WHAT NEEDS TO BE DONE = Return the lines that run from the beginning of the entries to the line holding "nivå kan løfte", inclusive, and drop the pictures.

EXCERPTED DATA =
◇ ◇ ◇ ◇

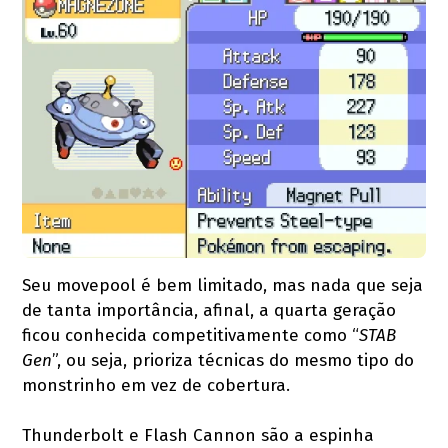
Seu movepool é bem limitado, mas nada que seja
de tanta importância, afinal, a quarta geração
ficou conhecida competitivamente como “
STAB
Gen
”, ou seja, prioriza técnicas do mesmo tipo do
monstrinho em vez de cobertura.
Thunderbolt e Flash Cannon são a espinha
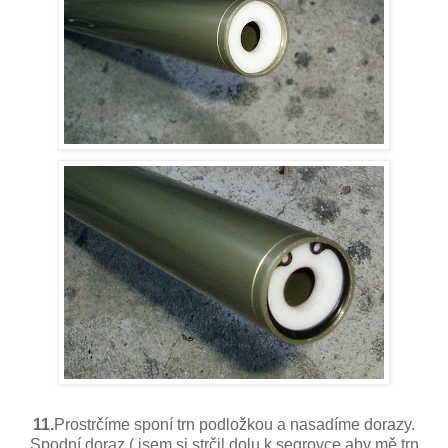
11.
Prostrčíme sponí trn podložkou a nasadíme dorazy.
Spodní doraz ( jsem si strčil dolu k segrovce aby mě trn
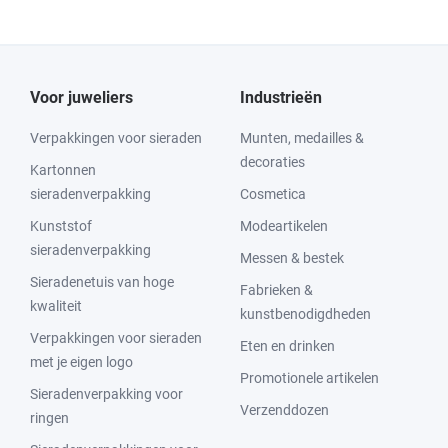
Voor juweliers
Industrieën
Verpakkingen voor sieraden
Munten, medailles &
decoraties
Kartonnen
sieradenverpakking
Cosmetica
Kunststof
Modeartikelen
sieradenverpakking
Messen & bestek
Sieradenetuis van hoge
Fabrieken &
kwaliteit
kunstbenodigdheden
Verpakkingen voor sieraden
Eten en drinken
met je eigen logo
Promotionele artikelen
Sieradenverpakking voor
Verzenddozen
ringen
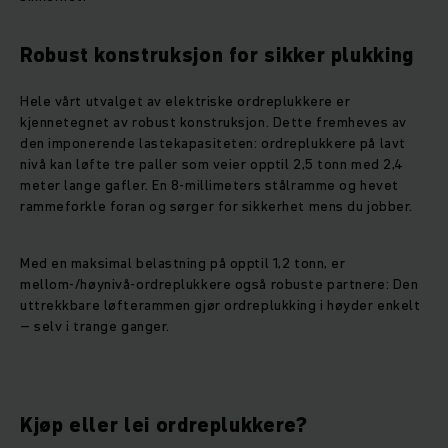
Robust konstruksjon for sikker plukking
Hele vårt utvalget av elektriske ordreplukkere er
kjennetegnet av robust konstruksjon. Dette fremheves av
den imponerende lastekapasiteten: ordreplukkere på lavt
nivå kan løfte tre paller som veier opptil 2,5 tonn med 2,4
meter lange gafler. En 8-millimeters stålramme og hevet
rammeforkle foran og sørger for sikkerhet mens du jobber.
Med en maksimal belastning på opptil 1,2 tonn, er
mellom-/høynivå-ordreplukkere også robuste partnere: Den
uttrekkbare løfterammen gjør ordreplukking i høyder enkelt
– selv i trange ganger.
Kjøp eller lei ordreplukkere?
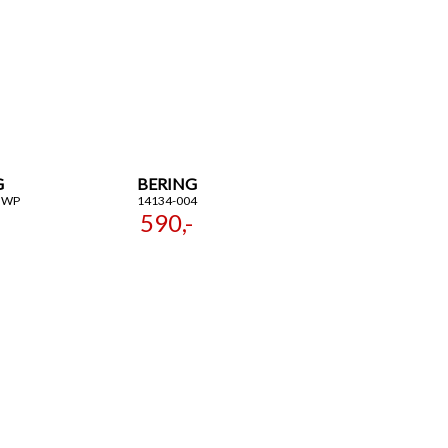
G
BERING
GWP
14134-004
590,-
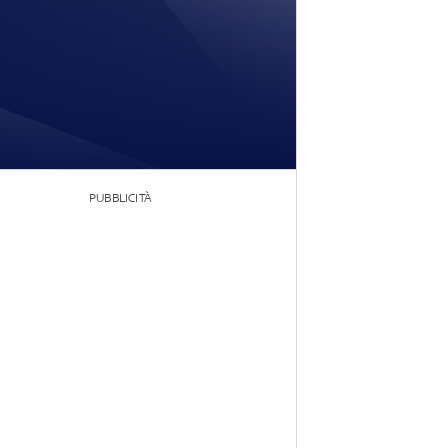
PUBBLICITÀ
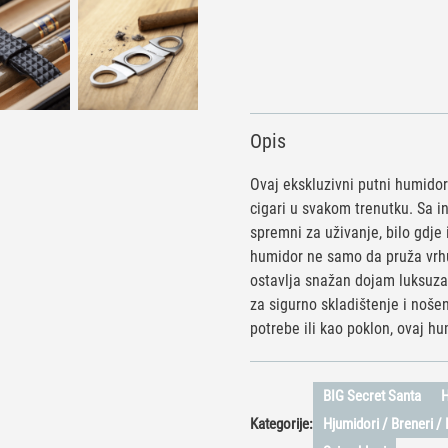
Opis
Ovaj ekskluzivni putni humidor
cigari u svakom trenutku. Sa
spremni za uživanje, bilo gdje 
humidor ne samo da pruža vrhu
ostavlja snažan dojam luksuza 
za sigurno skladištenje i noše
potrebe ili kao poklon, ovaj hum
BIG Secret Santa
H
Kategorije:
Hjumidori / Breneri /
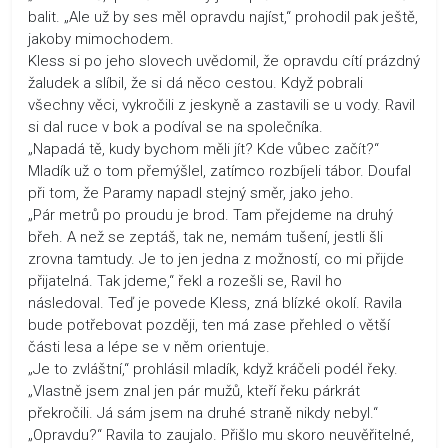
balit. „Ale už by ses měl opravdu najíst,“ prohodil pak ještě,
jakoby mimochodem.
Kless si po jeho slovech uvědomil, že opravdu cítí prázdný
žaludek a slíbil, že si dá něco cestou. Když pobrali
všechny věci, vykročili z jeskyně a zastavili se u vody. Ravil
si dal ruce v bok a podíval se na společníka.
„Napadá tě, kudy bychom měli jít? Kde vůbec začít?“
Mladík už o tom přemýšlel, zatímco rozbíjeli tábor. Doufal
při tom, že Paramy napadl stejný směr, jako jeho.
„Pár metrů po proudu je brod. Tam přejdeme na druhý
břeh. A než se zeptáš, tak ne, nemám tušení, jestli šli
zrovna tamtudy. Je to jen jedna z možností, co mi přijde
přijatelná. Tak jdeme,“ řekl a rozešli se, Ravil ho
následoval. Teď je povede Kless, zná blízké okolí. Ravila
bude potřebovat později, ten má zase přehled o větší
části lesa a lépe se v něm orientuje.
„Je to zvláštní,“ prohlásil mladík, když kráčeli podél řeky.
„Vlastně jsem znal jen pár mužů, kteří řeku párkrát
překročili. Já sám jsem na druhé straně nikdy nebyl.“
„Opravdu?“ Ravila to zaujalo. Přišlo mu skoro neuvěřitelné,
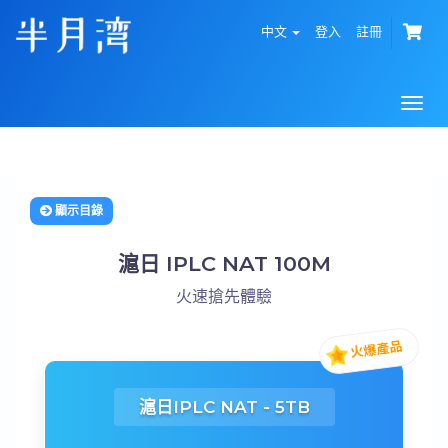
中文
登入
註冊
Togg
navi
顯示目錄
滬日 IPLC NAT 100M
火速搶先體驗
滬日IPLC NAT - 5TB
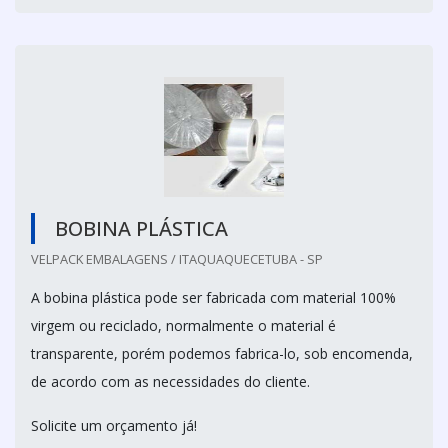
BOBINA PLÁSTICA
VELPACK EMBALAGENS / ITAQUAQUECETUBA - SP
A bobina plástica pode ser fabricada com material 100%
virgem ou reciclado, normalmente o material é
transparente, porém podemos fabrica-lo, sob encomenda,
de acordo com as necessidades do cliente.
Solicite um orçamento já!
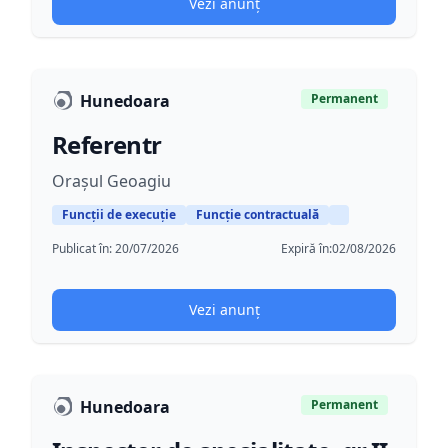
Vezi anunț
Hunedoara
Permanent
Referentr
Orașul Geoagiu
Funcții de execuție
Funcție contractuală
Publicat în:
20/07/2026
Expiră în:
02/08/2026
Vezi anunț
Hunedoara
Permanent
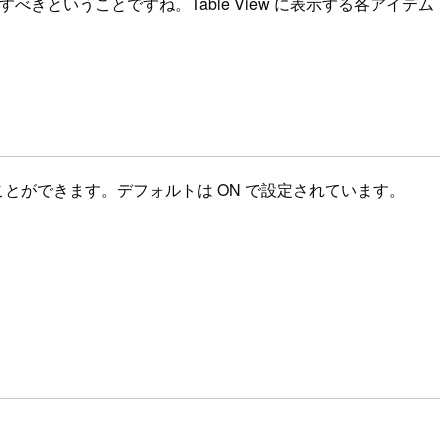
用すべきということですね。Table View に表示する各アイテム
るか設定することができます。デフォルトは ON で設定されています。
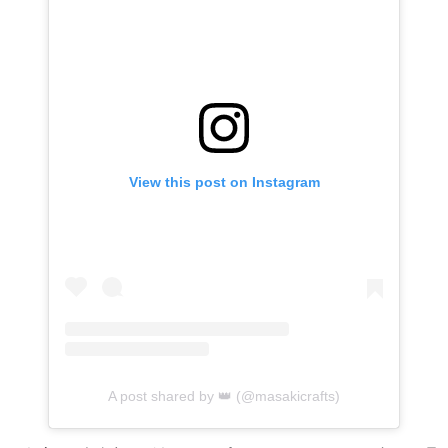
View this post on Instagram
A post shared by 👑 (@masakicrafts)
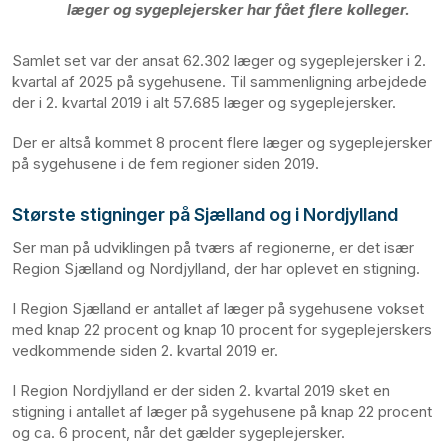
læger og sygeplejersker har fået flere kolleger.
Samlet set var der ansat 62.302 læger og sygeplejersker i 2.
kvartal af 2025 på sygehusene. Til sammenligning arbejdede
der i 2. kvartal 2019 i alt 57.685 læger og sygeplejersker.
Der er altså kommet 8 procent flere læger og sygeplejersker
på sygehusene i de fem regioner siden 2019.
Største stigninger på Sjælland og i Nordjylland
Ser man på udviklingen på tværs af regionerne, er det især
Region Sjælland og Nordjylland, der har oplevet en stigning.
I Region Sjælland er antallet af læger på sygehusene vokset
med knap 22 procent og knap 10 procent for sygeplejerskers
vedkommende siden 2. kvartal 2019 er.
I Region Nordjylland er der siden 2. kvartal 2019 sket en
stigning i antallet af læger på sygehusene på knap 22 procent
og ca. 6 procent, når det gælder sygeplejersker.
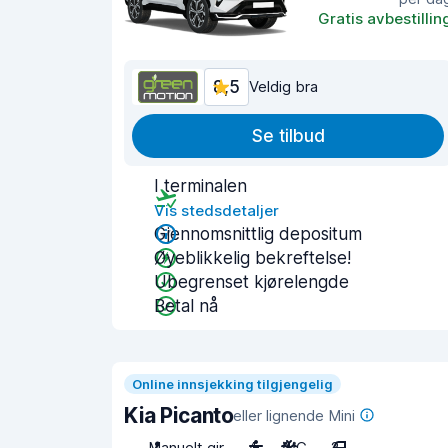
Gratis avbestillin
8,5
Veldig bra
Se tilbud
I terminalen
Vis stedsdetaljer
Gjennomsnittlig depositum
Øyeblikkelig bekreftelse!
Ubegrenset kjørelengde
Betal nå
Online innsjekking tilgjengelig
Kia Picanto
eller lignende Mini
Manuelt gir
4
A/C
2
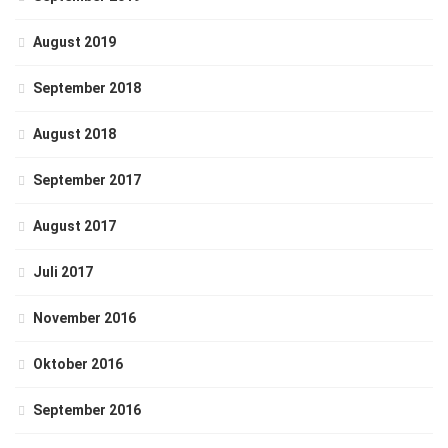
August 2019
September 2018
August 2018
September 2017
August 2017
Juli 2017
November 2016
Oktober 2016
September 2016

◇ ◇ ◇ ◇

RESPONSE BOX =
Seu movepool é bem limitado, mas nada que seja
de tanta importância, afinal, a quarta geração
ficou conhecida competitivamente como “
STAB
Gen
”, ou seja, prioriza técnicas do mesmo tipo do
monstrinho em vez de cobertura.
Thunderbolt e Flash Cannon são a espinha
11.
Prostrčíme sponí trn podložkou a nasadíme dorazy.
Spodní doraz ( jsem si strčil dolu k segrovce aby mě trn
Voor juweliers
Industrieën
Verpakkingen voor sieraden
Munten, medailles &
decoraties
Kartonnen
sieradenverpakking
Cosmetica
Kunststof
Modeartikelen
sieradenverpakking
Messen & bestek
Sieradenetuis van hoge
Fabrieken &
kwaliteit
kunstbenodigdheden
Verpakkingen voor sieraden
Eten en drinken
met je eigen logo
Promotionele artikelen
Sieradenverpakking voor
Verzenddozen
ringen
Robust konstruksjon for sikker plukking
Hele vårt utvalget av elektriske ordreplukkere er
kjennetegnet av robust konstruksjon. Dette fremheves av
den imponerende lastekapasiteten: ordreplukkere på lavt
nivå kan løfte tre paller som veier opptil 2,5 tonn med 2,4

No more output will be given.